Александр Коноплин - Шесть зим и одно лето
Мой собеседник хочет справить малую нужду, но ступать в зловонную жижу не желает и мочится прямо с нар.
— У нас на Лубянке такого не допускали, — говорит он, воротясь, — культура была!
Он произносит «у нас на Лубянке» как будто говорит о каком-то санатории.
Пока он сползал на край нар, а потом лез обратно, чье-то грузное тело заняло его место. Вдвоем мы кантуем спящего зэка, как бревно, иначе с ним не справиться, и Федор ложится.
Наши места в этой камере особенные. Через окно струится воздух, пропитанный дождем и дымом. Мы — дышим…
Напротив — кухня, там уже растапливают плиты.
— Часов пять, наверное, — говорю я.
— Половина четвертого, — поправляет Федор, — у них там три котла, если даже начать с полпятого, все равно не успеть. Как-никак три тысячи.
Спрашивать, почему нас тут три, а не две или четыре, нет нужды — Федор знает все. Он «повторник». Служил когда-то в личной охране Дзержинского, потом был разжалован в надзиратели. Приписали, ни много ни мало, связь с Троцким. Шел как-то по коридору Смольного Лев Давыдович, а Федор стоял на посту у кабинета Ленина, вот Троцкий его и спрашивает: «Скажи-ка, бгатец, Вгадимир Ильич у себя?» Не расстреляли потому, что, кроме этих слов, он от Троцкого больше ничего не слышал.

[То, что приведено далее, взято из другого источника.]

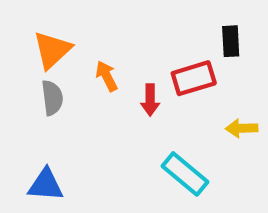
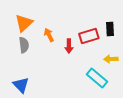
black rectangle: (231, 41) -> (110, 29), moved
cyan rectangle: (185, 174) -> (97, 78), moved
blue triangle: (46, 185) -> (21, 85), turned 42

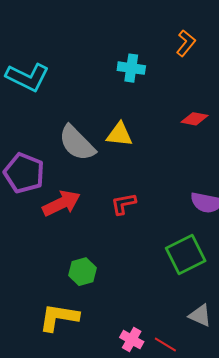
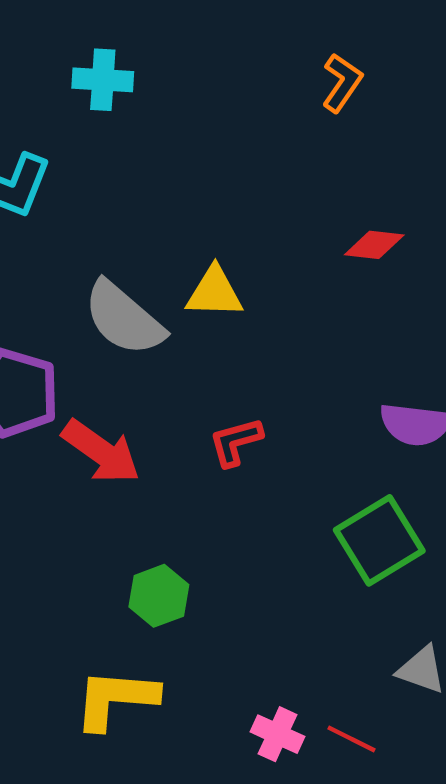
cyan cross: (131, 68) -> (103, 80), moved
red arrow: (61, 203) -> (101, 452), turned 66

— Таких, как я, у нас на Колыме до хрена было, — говорит он. И я снова чувствую знакомую нотку гордости: все-таки Колыма — не какой-нибудь Унжлаг. — Всю кремлевскую охрану дядя Ус извел. Думаешь почему? А потому, что много знали!
— О чем знали? — подхватываю я, придавая своему голосу некоторую пренебрежительность: мол, не больно-то и интересно…
— Обо всем. — Бывший стражник поворачивается на другой бок, доски под ним скрипят. — Об том народу знать не положено.
Опять! Неужто даже Колыма не в силах выбить из этих людей ощущение избранности, гордой сопричастности к таинствам великих мира сего?
— Питание нам полагалось особое, потому как работа секретная.
Это слово я слышу не в первый раз. Этим словом советская власть в свое время приворожила паренька из костромской деревни Потылицыно. Сытный паек на фоне всеобщего российского недоедания подтверждал важность доверенного ему поста.
— Машинистки, шоферня и прочие у нас воблу на махорку меняли. Нам-то хватало, а у них дети.
— А ты не женат был?
Он хмыкает в пышные, как у Сталина, усы.
— Не. Молодой ишшо. Да и не хотел жениться на деревенской — городскую приглядел, интеллигентную. Наши-то сперва все на интеллигенточках женились, покуда приказ от начальства не вышел…
— Неужели приказ?
— Ну, приказ не приказ, а так… Собрание в Кремлевском полку провели. Разъяснили, дескать, не гоже вам, защитникам революционного правительства, связывать семейную жизнь с классово чуждыми элементами. Есть, мол, такие сведения, что эти дамочки-мадамочки только и ждут, как бы всадить вам нож в спину.
— Тебе, Федя?!
— Дурак ты, — говорит он беззлобно, — рази дело во мне. Короче, кончили мы с этим. Стали своих в столицу привозить, деревенских, они надежнее.
— Ну, а если у интеллигентной женщины любовь к тебе была?
— Любовь тоже можно к стенке… Да и не за любовь они к нам липли. Мне на том собрании глаза раскрыли. Из-за пайка! Голодно было в Москве, а они непривычные. Известно, буржуйки.
Он задремал. За окном всё не кончалась осенняя ночь. Фонарь на стене раскачивался, только теперь на него сверху, с невидимого неба, опускались белые хлопья. Зима посылала нам свой суровый привет.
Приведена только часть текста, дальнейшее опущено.